Stories in the Snow

As a local resident, guide for our company Earth Rhythms, and photographer, I am thrilled with the ability to share the stories I see in the snow during the winter months using the digital medium. The combination of digital image-making cameras and HD video combined with such powerful and simple to use tools like Mac OS iMovie (new version as of OS Mavericks is FANTASTIC and even easier and more intuitive to use) make it possible to share digital stories easily.

Riding Mountain National Park’s winter months offer superb opportunities to experience a national park when there are less visitors, no bugs, and using snowshoes gives you access to locations you would not easily get to in the other three seasons of the year. In addition, the snow surface itself provides an abundance of stories in the snow surface. The lack of leaves makes it much easier to “see into the bush” and see longer distances and catch sight of mammals and birds that you might not normally see.

Here is a fresh edition of Stories in the Snow – with a combination of photos and video. I hope that you enjoy!!

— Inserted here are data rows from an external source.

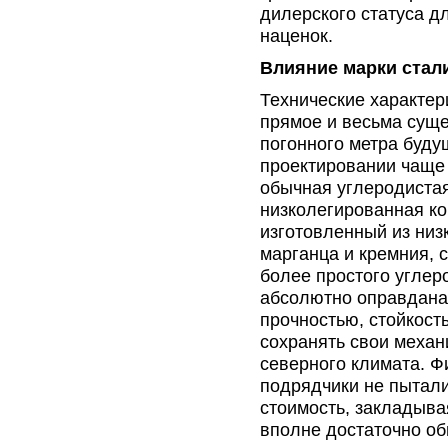
дилерского статуса д
наценок.
Влияние марки стал
Технические характер
прямое и весьма суще
погонного метра буду
проектировании чаще 
обычная углеродистая
низколегированная ко
изготовленный из низ
марганца и кремния, 
более простого углер
абсолютно оправдана,
прочностью, стойкос
сохранять свои механ
северного климата. Ф
подрядчики не пытал
стоимость, закладыва
вполне достаточно об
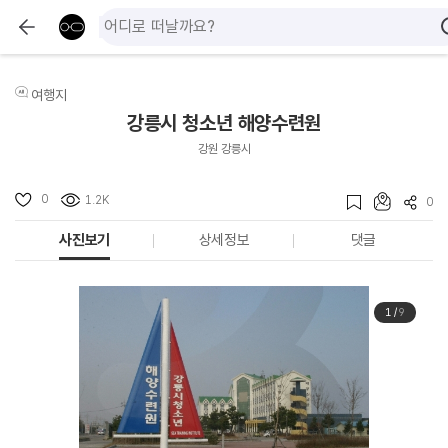
여행지
강릉시 청소년 해양수련원
강원 강릉시
0
1.2K
0
사진보기
상세정보
댓글
1
/
9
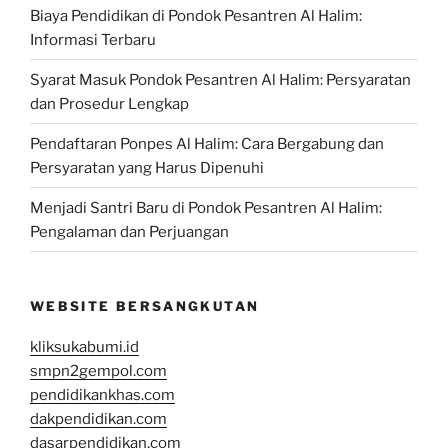
Biaya Pendidikan di Pondok Pesantren Al Halim:
Informasi Terbaru
Syarat Masuk Pondok Pesantren Al Halim: Persyaratan
dan Prosedur Lengkap
Pendaftaran Ponpes Al Halim: Cara Bergabung dan
Persyaratan yang Harus Dipenuhi
Menjadi Santri Baru di Pondok Pesantren Al Halim:
Pengalaman dan Perjuangan
WEBSITE BERSANGKUTAN
kliksukabumi.id
smpn2gempol.com
pendidikankhas.com
dakpendidikan.com
dasarpendidikan.com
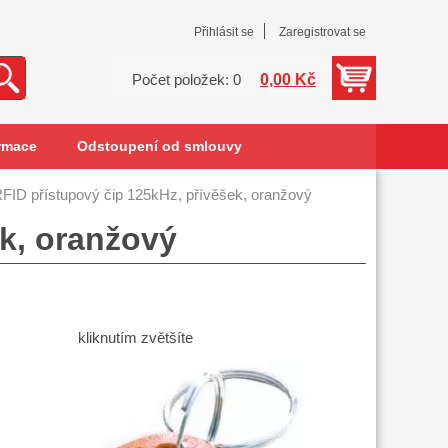
Přihlásit se
Zaregistrovat se
0,00 Kč
Počet položek: 0
rmace
Odstoupení od smlouvy
FID přístupový čip 125kHz, přívěšek, oranžový
ek, oranžový
kliknutím zvětšíte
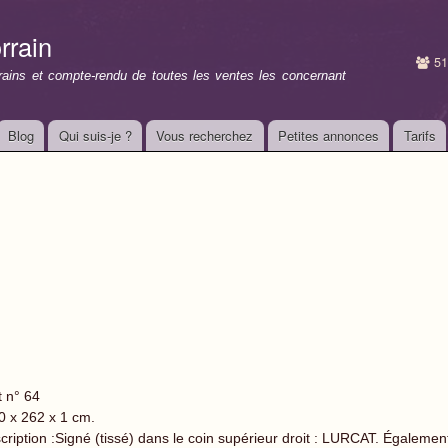
Aller au
contenu
rrain
principal
51
rrains et compte-rendu de toutes les ventes les concernant
Blog
Qui suis-je ?
Vous recherchez
Petites annonces
Tarifs
t n° 64
0 x 262 x 1 cm.
cription :Signé (tissé) dans le coin supérieur droit : LURCAT. Également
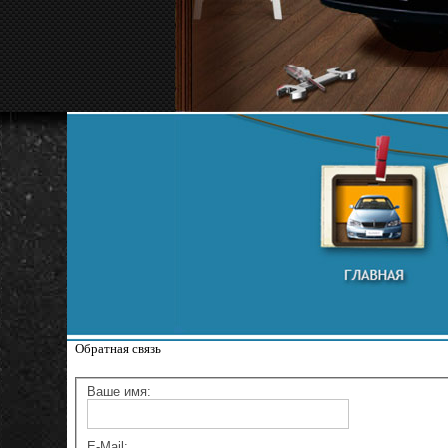
Обратная связь
Ваше имя:
E-Mail:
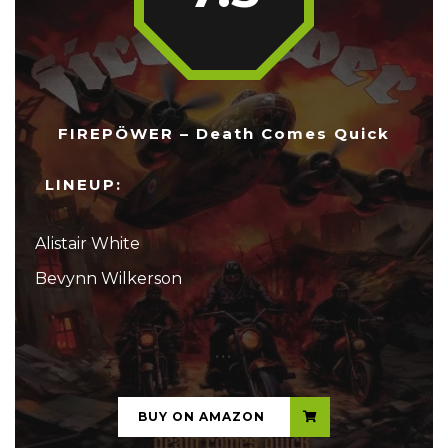
FIREPÖWER – Death Comes Quick
LINEUP:
Alistair White
Bevynn Wilkerson
...
BUY ON AMAZON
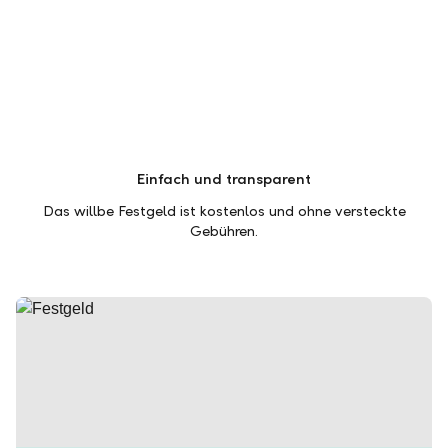
Einfach und transparent
Das willbe Festgeld ist kostenlos und ohne versteckte
Gebühren.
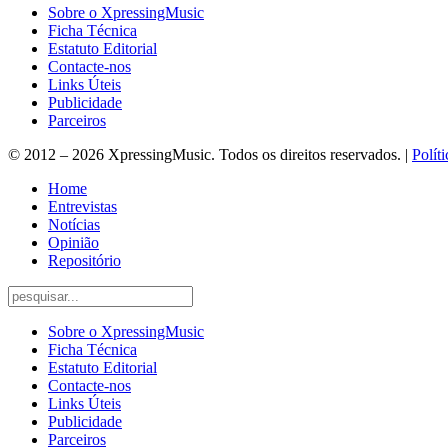
Sobre o XpressingMusic
Ficha Técnica
Estatuto Editorial
Contacte-nos
Links Úteis
Publicidade
Parceiros
© 2012 – 2026 XpressingMusic. Todos os direitos reservados. |
Polít
Home
Entrevistas
Notícias
Opinião
Repositório
Sobre o XpressingMusic
Ficha Técnica
Estatuto Editorial
Contacte-nos
Links Úteis
Publicidade
Parceiros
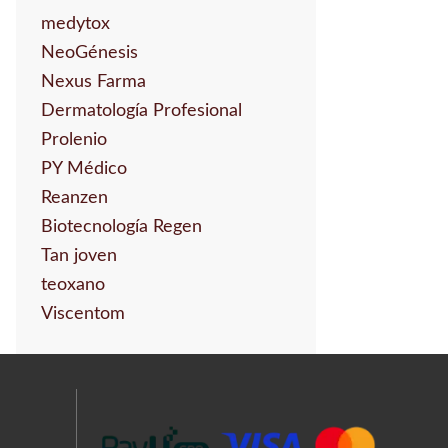
medytox
NeoGénesis
Nexus Farma
Dermatología Profesional
Prolenio
PY Médico
Reanzen
Biotecnología Regen
Tan joven
teoxano
Viscentom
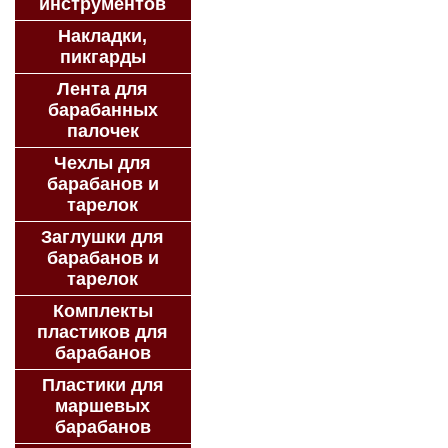
инструментов
Накладки,
пикгарды
Лента для
барабанных
палочек
Чехлы для
барабанов и
тарелок
Заглушки для
барабанов и
тарелок
Комплекты
пластиков для
барабанов
Пластики для
маршевых
барабанов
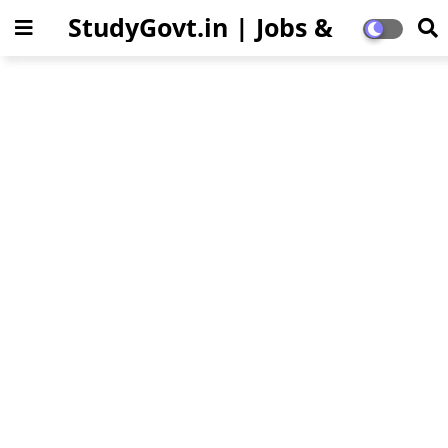
StudyGovt.in | Jobs &
Education Updates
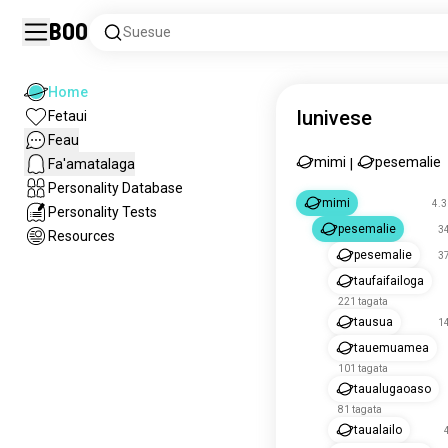
Boo
Suesue
Home
Iunivese
Fetaui
Feau
mimi
pesemalie
Fa'amatalaga
|
Personality Database
mimi
4.3
Personality Tests
pesemalie
34
Resources
pesemalie
37
taufaifailoga
221 tagata
tausua
14
tauemuamea
101 tagata
taualugaoaso
81 tagata
taualailo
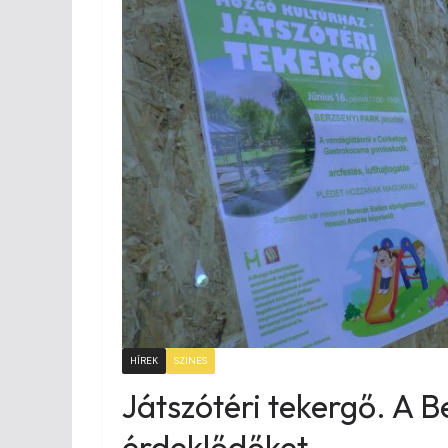
HÍREK
SZINES
Játszótéri tekergő. A 
érdeklődőket.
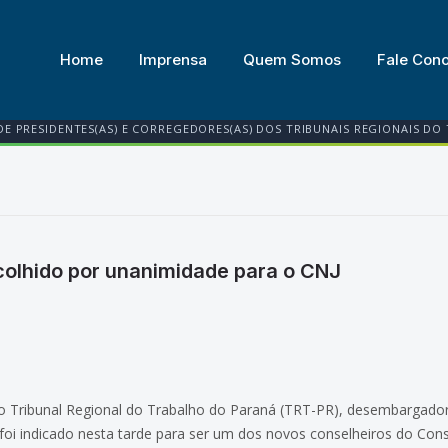
Home
Imprensa
Quem Somos
Fale Con
DE PRESIDENTES(AS) E CORREGEDORES(AS) DOS TRIBUNAIS REGIONAIS DO
colhido por unanimidade para o CNJ
o Tribunal Regional do Trabalho do Paraná (TRT-PR), desembargador
foi indicado nesta tarde para ser um dos novos conselheiros do Cons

Snow and Hoarfrost Winter Magic

I find living in a snowy environment quite reassuring. Whether blizzard, sunlit morning, or soft snowfalls, it’s really quite magical if you pause and reflect on it for a moment. That is, a season of the year in which there are no bugs; we can walk on water; and we see the heavens at night filled with stars. Here are two images taken during the winter months: One is early morning on a very cold day (probably -20C or colder), in which we had a column of hoar frost crystals in front of our home. I am not sure what causes this kind of dazzling columnar effect, but it lasted long enough for me to have a cup of coffee and take the photo, before it dissipated. In the other photo, taken today (Dec. 4, 2013), a light snow-storm is brewing across Clear Lake in Riding Mountain National Park. Everything is muted. There is a stillness and it is cold and windy (-19C with windchill taking it down to -25C). The singular tones of this image setting are part of the great quiet and peace that I hope that we never take for granted in our national parks. Winter photography is fun. Just getting outdoors in winter is fun.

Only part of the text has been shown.